**Work order**
The response consists of the lines from the start of the material below through the line holding "scegliere tra le", repeated word for word and without pictures.

**Entries provided**
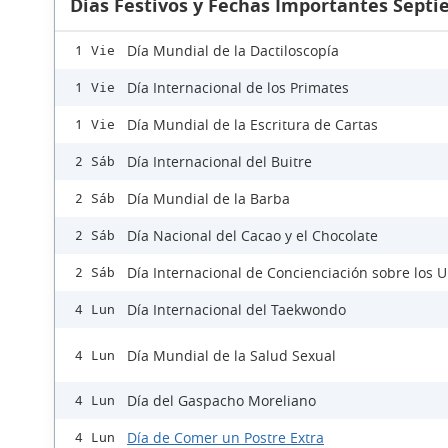
Días Festivos y Fechas Importantes Sept
Día Mundial de la Dactiloscopía
1 Vie
Día Internacional de los Primates
1 Vie
Día Mundial de la Escritura de Cartas
1 Vie
Día Internacional del Buitre
2 Sáb
Día Mundial de la Barba
2 Sáb
Día Nacional del Cacao y el Chocolate
2 Sáb
Día Internacional de Concienciación sobre los 
2 Sáb
Día Internacional del Taekwondo
4 Lun
Día Mundial de la Salud Sexual
4 Lun
Día del Gaspacho Moreliano
4 Lun
Día de Comer un Postre Extra
4 Lun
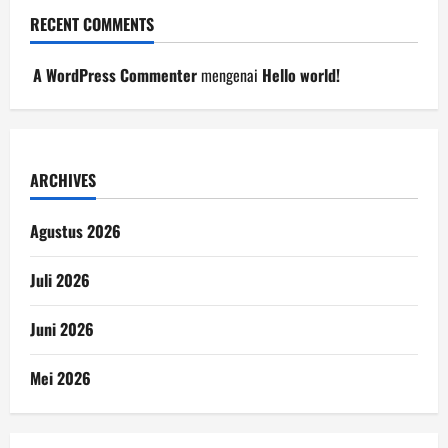
RECENT COMMENTS
A WordPress Commenter
mengenai
Hello world!
ARCHIVES
Agustus 2026
Juli 2026
Juni 2026
Mei 2026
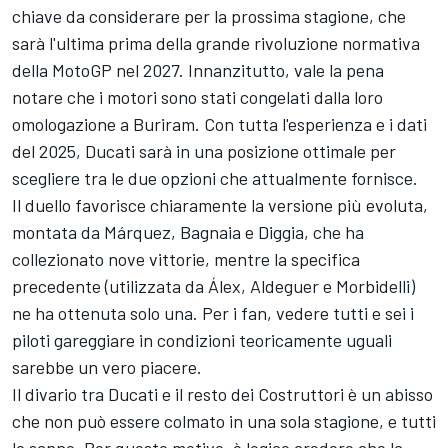
chiave da considerare per la prossima stagione, che
sarà l'ultima prima della grande rivoluzione normativa
della MotoGP nel 2027. Innanzitutto, vale la pena
notare che i motori sono stati congelati dalla loro
omologazione a Buriram. Con tutta l'esperienza e i dati
del 2025, Ducati sarà in una posizione ottimale per
scegliere tra le due opzioni che attualmente fornisce.
Il duello favorisce chiaramente la versione più evoluta,
montata da Márquez, Bagnaia e Diggia, che ha
collezionato nove vittorie, mentre la specifica
precedente (utilizzata da Álex, Aldeguer e Morbidelli)
ne ha ottenuta solo una. Per i fan, vedere tutti e sei i
piloti gareggiare in condizioni teoricamente uguali
sarebbe un vero piacere.
Il divario tra Ducati e il resto dei Costruttori è un abisso
che non può essere colmato in una sola stagione, e tutti
lo sanno. Per questo motivo, è logico credere che la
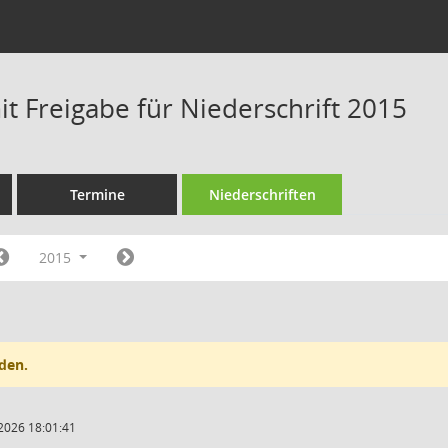
t Freigabe für Niederschrift 2015
Termine
Niederschriften
2015
den.
2026 18:01:41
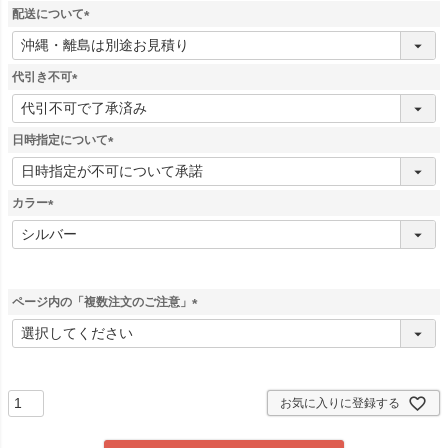
須
配送について
)
(
必
須
代引き不可
)
(
必
須
日時指定について
)
(
必
須
カラー
)
(
必
須
)
ページ内の「複数注文のご注意」
(
必
須
)
お気に入りに登録する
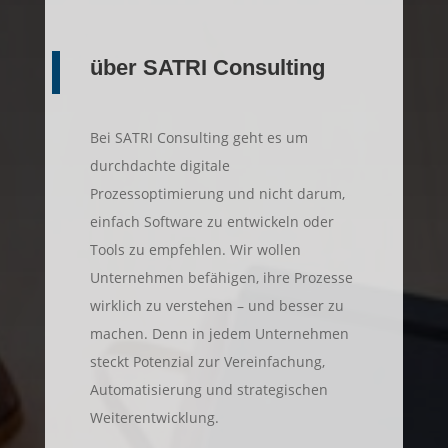
über SATRI Consulting
Bei SATRI Consulting geht es um
durchdachte digitale
Prozessoptimierung und nicht darum,
einfach Software zu entwickeln oder
Tools zu empfehlen. Wir wollen
Unternehmen befähigen, ihre Prozesse
wirklich zu verstehen – und besser zu
machen. Denn in jedem Unternehmen
steckt Potenzial zur Vereinfachung,
Automatisierung und strategischen
Weiterentwicklung.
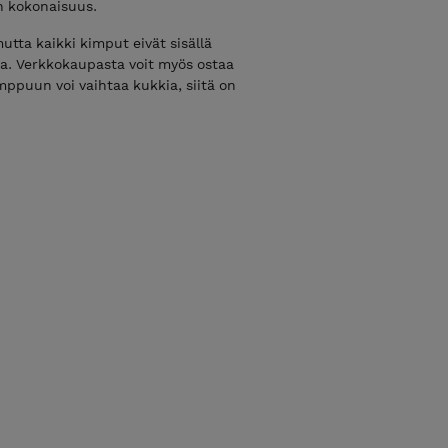
n kokonaisuus.
utta kaikki kimput eivät sisällä
ua. Verkkokaupasta voit myös ostaa
imppuun voi vaihtaa kukkia, siitä on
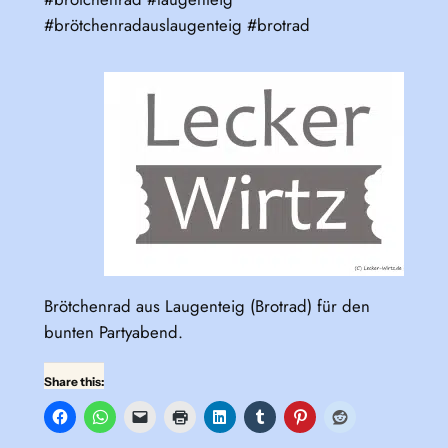
#brötchenradauslaugenteig #brotrad
Brötchenrad aus Laugenteig (Brotrad) für den
bunten Partyabend.
Share this:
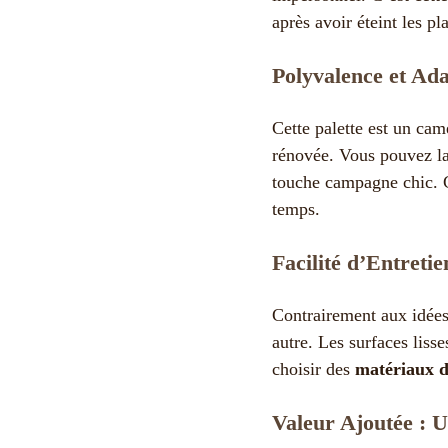
après avoir éteint les pl
Polyvalence et Ada
Cette palette est un cam
rénovée. Vous pouvez la 
touche campagne chic. 
temps.
Facilité d’Entreti
Contrairement aux idées
autre. Les surfaces lisse
choisir des
matériaux d
Valeur Ajoutée : 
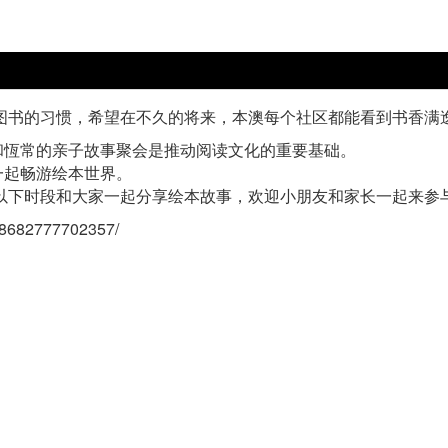
图书的习惯，希望在不久的将来，本澳每个社区都能看到书香满
和恆常的亲子故事聚会是推动阅读文化的重要基础。
一起畅游绘本世界。
于以下时段和大家一起分享绘本故事，欢迎小朋友和家长一起来参
58682777702357/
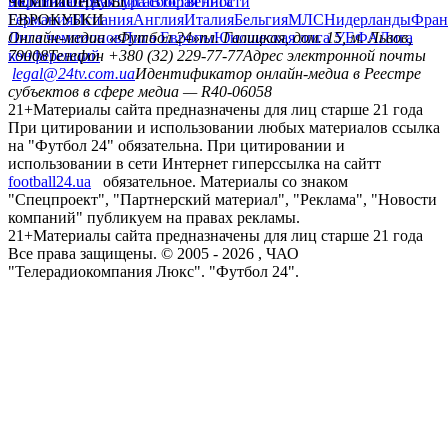
политика
Украина
ЧЕМПИОНАТЫ
Первая лига
Структура собственности
Вторая лига
Германия
ЕВРОКУБКИ
Испания
Англия
Италия
Бельгия
МЛС
Нидерланды
Фран
Лига чемпионов
Онлайн-медиа «Футбол 24»
Лига Европы
пл. Галицкая, дом. 15, м. Львов,
Юношеская лига УЕФА
Лига
конференций
79008
Телефон +380 (32) 229-77-77
Адрес электронной почты
legal@24tv.com.ua
Идентификатор онлайн-медиа в Реестре
субъектов в сфере медиа — R40-06058
21+
Материалы сайта предназначены для лиц старше 21 года
При цитировании и использовании любых материалов ссылка
на "Футбол 24" обязательна. При цитировании и
использовании в сети Интернет гиперссылка на сайтт
football24.ua
обязательное. Материалы со знаком
"Спецпроект", "Партнерский материал", "Реклама", "Новости
компаний" публикуем на правах рекламы.
21+
Материалы сайта предназначены для лиц старше 21 года
Все права защищены. © 2005 -
2026
, ЧАО
"Телерадиокомпания Люкс". "Футбол 24".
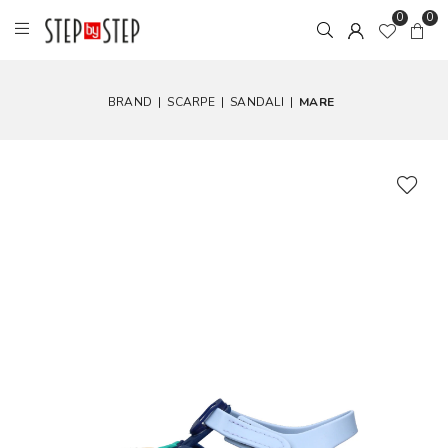
0
0
BRAND
|
SCARPE
|
SANDALI
|
MARE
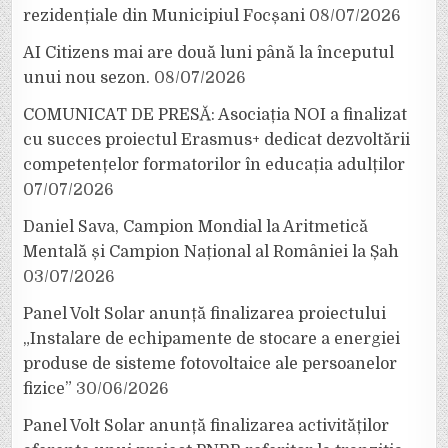
rezidențiale din Municipiul Focșani
08/07/2026
AI Citizens mai are două luni până la începutul
unui nou sezon.
08/07/2026
COMUNICAT DE PRESĂ: Asociația NOI a finalizat
cu succes proiectul Erasmus+ dedicat dezvoltării
competențelor formatorilor în educația adulților
07/07/2026
Daniel Sava, Campion Mondial la Aritmetică
Mentală și Campion Național al României la Șah
03/07/2026
Panel Volt Solar anunță finalizarea proiectului
„Instalare de echipamente de stocare a energiei
produse de sisteme fotovoltaice ale persoanelor
fizice”
30/06/2026
Panel Volt Solar anunță finalizarea activităților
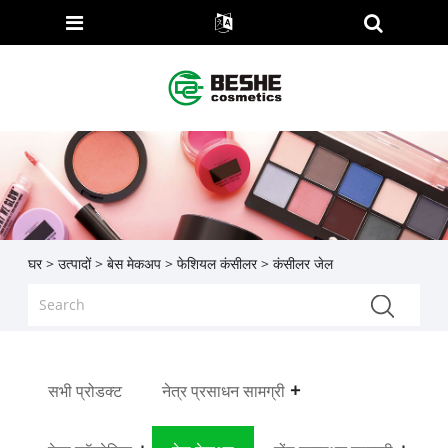
घर
>
उत्पादों
>
बेस मेकअप
>
फेशियल कंसीलर
> कंसीलर जेल
सभी प्रोडक्ट
नेत्र प्रसाधन सामग्री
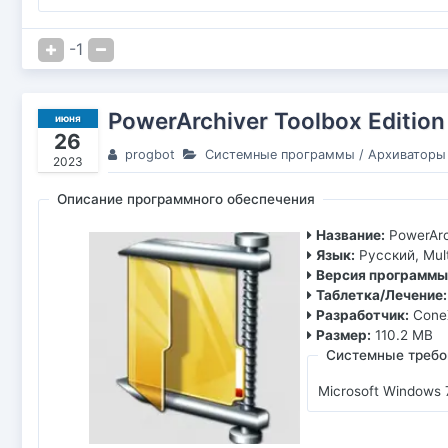
-1
PowerArchiver Toolbox Edition
июня
26
progbot
Системные программы
/
Архиваторы
2023
Описание программного обеспечения
Название:
PowerArc
Язык:
Русский, Mult
Версия программы
Таблетка/Лечение:
Разработчик:
Cone
Размер:
110.2 MB
Системные требо
Microsoft Windows 7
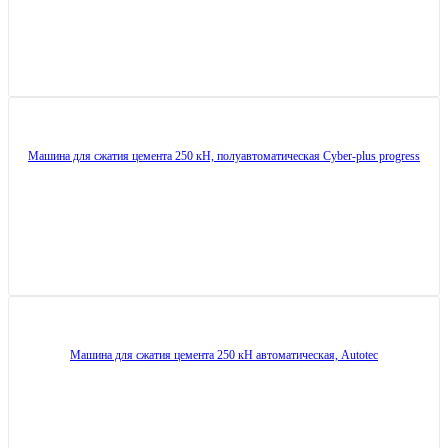
Машина для сжатия цемента 250 кН, полуавтоматическая Cyber-plus progress
Машина для сжатия цемента 250 кН автоматическая, Autotec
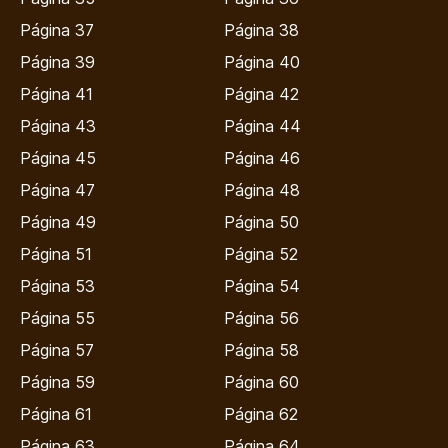
Página 37
Página 38
Página 39
Página 40
Página 41
Página 42
Página 43
Página 44
Página 45
Página 46
Página 47
Página 48
Página 49
Página 50
Página 51
Página 52
Página 53
Página 54
Página 55
Página 56
Página 57
Página 58
Página 59
Página 60
Página 61
Página 62
Página 63
Página 64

**Answer section**
Días Festivos y Fechas Importantes Sept
Día Mundial de la Dactiloscopía
1 Vie
Día Internacional de los Primates
1 Vie
Día Mundial de la Escritura de Cartas
1 Vie
Día Internacional del Buitre
2 Sáb
Día Mundial de la Barba
2 Sáb
Día Nacional del Cacao y el Chocolate
2 Sáb
Día Internacional de Concienciación sobre los 
2 Sáb
Día Internacional del Taekwondo
4 Lun
Día Mundial de la Salud Sexual
4 Lun
Día del Gaspacho Moreliano
4 Lun
Día de Comer un Postre Extra
4 Lun
RECENT COMMENTS
A WordPress Commenter
mengenai
Hello world!
ARCHIVES
Agustus 2026
Juli 2026
Juni 2026
Mei 2026
chiave da considerare per la prossima stagione, che
sarà l'ultima prima della grande rivoluzione normativa
della MotoGP nel 2027. Innanzitutto, vale la pena
notare che i motori sono stati congelati dalla loro
omologazione a Buriram. Con tutta l'esperienza e i dati
del 2025, Ducati sarà in una posizione ottimale per
scegliere tra le due opzioni che attualmente fornisce.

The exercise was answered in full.